2011 Latest Caselaw 1571 Del

Citation : 2011 Latest Caselaw 1571 Del
Judgement Date : 18 March, 2011

Delhi High Court
Sh. Mansa Ram vs The Management Of M/S Pelican ... on 18 March, 2011
Author: Rajiv Sahai Endlaw
         *IN THE HIGH COURT OF DELHI AT NEW DELHI

                                       Date of decision: 18th March, 2011

+                               W.P.(C) 15953/2006

%        SH. MANSA RAM                                      .... Petitioner
                      Through:             Mr. H.K. Chaturvedi, Advocate
                                    Versus
         THE MANAGEMENT OF M/S PELICAN
         CERAMIC INUDUSTRIES           ....Respondents
                     Through: None.
CORAM :-
HON'BLE MR. JUSTICE RAJIV SAHAI ENDLAW
1.       Whether reporters of Local papers may
         be allowed to see the judgment?                              No

2.       To be referred to the reporter or not?                No

3.       Whether the judgment should be reported               No
         in the Digest?

RAJIV SAHAI ENDLAW, J.

1. The petition impugns the award dated 30th November, 2005 of

the Labour Court answering the reference:

"Whether the termination of the services of Shri Mansa Ram is illegal and / or unjustified and if so, to what relief is he entitled and what directions are necessary in this respect?"

against the petitioner workman.

2. Notice of the petition was issued but could not be served on the

respondent employer and was returned with the endorsement that the

premises to which notice was addressed had been demolished by the

DDA.

3. The petitioner workman thereafter furnished a fresh address of

Mr. Ravi Khullar stated to be a partner of the respondent firm and

notice sent to which address was reported to have been refused by the

wife of the said Sh.
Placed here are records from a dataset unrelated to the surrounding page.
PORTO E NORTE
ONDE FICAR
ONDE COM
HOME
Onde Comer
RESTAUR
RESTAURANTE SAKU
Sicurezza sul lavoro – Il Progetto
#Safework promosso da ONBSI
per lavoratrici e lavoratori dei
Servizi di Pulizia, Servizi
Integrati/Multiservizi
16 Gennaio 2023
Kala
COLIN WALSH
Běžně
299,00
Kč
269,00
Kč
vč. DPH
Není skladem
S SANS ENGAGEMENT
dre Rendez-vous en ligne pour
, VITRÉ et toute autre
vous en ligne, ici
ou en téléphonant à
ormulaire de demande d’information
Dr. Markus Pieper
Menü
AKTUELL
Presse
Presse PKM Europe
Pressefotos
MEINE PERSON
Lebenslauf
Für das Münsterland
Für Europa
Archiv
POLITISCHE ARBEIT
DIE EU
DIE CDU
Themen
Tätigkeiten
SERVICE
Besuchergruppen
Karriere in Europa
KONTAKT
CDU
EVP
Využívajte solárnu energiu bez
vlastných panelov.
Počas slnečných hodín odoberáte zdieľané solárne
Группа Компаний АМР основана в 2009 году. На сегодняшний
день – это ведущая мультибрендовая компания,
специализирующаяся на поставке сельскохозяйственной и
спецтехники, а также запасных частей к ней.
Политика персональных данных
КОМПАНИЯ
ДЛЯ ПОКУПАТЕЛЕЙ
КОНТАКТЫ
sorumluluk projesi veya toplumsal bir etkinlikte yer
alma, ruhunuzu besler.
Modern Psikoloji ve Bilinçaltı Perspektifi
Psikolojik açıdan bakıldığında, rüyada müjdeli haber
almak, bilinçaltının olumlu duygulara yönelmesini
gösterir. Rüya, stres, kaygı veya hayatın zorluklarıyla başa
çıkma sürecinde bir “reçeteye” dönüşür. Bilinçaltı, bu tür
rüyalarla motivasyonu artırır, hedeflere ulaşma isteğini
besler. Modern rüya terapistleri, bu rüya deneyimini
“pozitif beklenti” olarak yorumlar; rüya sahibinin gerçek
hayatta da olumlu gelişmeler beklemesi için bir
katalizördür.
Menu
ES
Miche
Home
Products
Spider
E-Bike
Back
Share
Ravi Khullar. This Court vide order dated 11 th

May, 2010 proceeded ex parte against the respondent employer. The

record of the Labour Court has been requisitioned and the counsel for

the petitioner has been heard.

4. The counsel for the petitioner workman has stated that the

petitioner workman was appointed as a helper with the respondent

employer with effect from 16th February, 1990 and was in the year

1993 drawing wages, according to the petitioner workman of `1119/-

per month (and according to the respondent employer of `1078/- per

month). It is not in dispute, that the petitioner workman asked for and

was sanctioned leave from 4th June, 1993 to 15th June, 1993 and was to

report on duty from 16th June, 1993; he did not show / report for duty;

that he however sent a Medical Certificate of a "Vaid" for the period

16th June, 1993 to 1st July, 1993; that he was to therefore join duty on

2nd July, 1993 but did not so join duty; he finally reported for work

only on 19th July, 1993.

5. The case of the respondent employer before the Labour Court

was that upon the petitioner workman not reporting for duty on 16 th

June, 1993, he was vide letter dated 21st June, 1993 informed that he

was unauthorizedly absent from duty and asked to report for duty

immediately and his attention was also invited to the Certified Standing

Orders to the effect that in case he did not report for duty within eight

days of expiry of his leave, he would lose lien on his post. It is the case

of the respondent employer that it was only upon the receipt of the said

letter of the respondent employer that the petitioner workman sent the

Medical Certificate of a "Vaid" for the period 16 th June, 1993 to 1st

July, 1993. The respondent employer further claims that upon the

petitioner workman remaining absent after 2nd July, 1993 also, another

registered letter dated 6th July, 1993 to the same effect as the letter

dated 21st June, 1993 (supra) was sent to him and upon his remaining

absent for eight days from 2nd July, 1993 he was in accordance with the

Certified Standing Orders deemed to have left the services and his

name was struck off from the rolls of the company with effect from

13th July, 1993. The respondent employer further claims that when the

petitioner reported on 19th July, 1993, he did not even claim having

sent any Medical Certificate for the period beyond 1 st July, 1993 but

merely stated that he was not in his village, to which address letter

dated 6th July, 1993 was sent. It is further the case of the respondent

employer that though the name of the petitioner workman was so

struck off from the rolls, but the respondent employer on 19th July,

1993 offered to take him back in employment but which the petitioner

workman refused. The respondent employer also claims to have sent a

letter dated 26th July, 1993 to the same effect to the petitioner

workman, offering to take him back in employment. The respondent

employer also claims that a similar offer was made to the petitioner

workman before the Conciliation Officer also but the petitioner

workman did not accept.

6. The counsel for the petitioner workman before this Court

contended that the award is contrary to the D.K. Yadav Vs. M/s J.M.A.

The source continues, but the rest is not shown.